James Strang - Childhood, Education and Conversion To Mormonism

Childhood, Education and Conversion To Mormonism

James Jesse Strang was born March 21, 1813, in Scipio, Cayuga County, New York. He was the second of three children, and his parents had a good reputation in their community. James' mother was very tender with him as a consequence of delicate health, yet she required him to render an account of all his actions and words while absent from her. In a brief autobiography he wrote in 1855, Strang reported that he had attended grade school until age twelve, but that "the terms were usually short, the teachers inexperienced and ill qualified to teach, and my health such as to preclude attentive study or steady attendance." He estimated that his time in a classroom during those years totaled six months.

But none of this meant that Strang was illiterate or simple. Although his teachers "not unfrequently turned me off with little or no attention, as though I was too stupid to learn and too dull to feel neglect," Strang recalled that he spent "long weary days...upon the floor, thinking, thinking, thinking....my mind wandered over fields that old men shrink from, seeking rest and finding none till darkness gathered thick around and I burst into tears." He studied works by Thomas Paine and the Comte de Volney, whose book Les Ruines exerted a significant influence on the future prophet.

As a youth, Strang kept a rather profound personal diary, written partly in a secret code that was not deciphered until over one hundred years after it was authored (by Strang's own grandson Mark Strang, a banker in Long Beach, California).

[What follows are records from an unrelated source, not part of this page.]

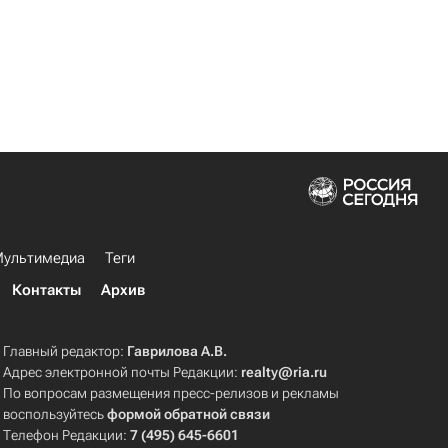
ультимедиа
Теги
Контакты
Архив
Главный редактор:
Гаврилова А.В.
Адрес электронной почты Редакции:
realty@ria.ru
По вопросам размещения пресс-релизов и рекламы
воспользуйтесь
формой обратной связи
Телефон Редакции:
7 (495) 645-6601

This journal contains Strang's musings on a variety of topics, including his desire to "rival Caesar or Napoleon" and his regret that by age nineteen, he had not yet become a general or member of the state legislature, which he saw as being essential by that point in his life to his quest for fame. However, Strang's diary equally reveals a sincere desire to be of service to his fellow man, together with agonized frustration at not knowing how he might do so as a penniless, unknown youth from upstate New York.

At age twelve, Strang was baptized a Baptist. He did not wish to follow his father's calling as a farmer, so he took up the study of law. Strang was admitted to the bar in New York at age 23 and later at other places where he resided. He became county Postmaster and edited a local newspaper, the Randolph Herald. Later, in the midst of his myriad duties on Beaver Island, he would find time to found and publish the Daily Northern Islander, the first newspaper in northern Michigan.

Strang, who once described himself as a "cool philosopher" and a freethinker, became a Baptist minister but left in February 1844 to join the Church of Jesus Christ of Latter Day Saints. He quickly found favor with Joseph Smith, though they had known each other only a short time, and was baptized personally by him on February 25, 1844. On March 3 of that year he was ordained an Elder by Joseph's brother Hyrum Smith and sent forthwith at Smith's request to Wisconsin, to establish a Mormon stake at Voree. Shortly after Strang's departure, Joseph Smith was murdered by an anti-Mormon mob in Carthage, Illinois.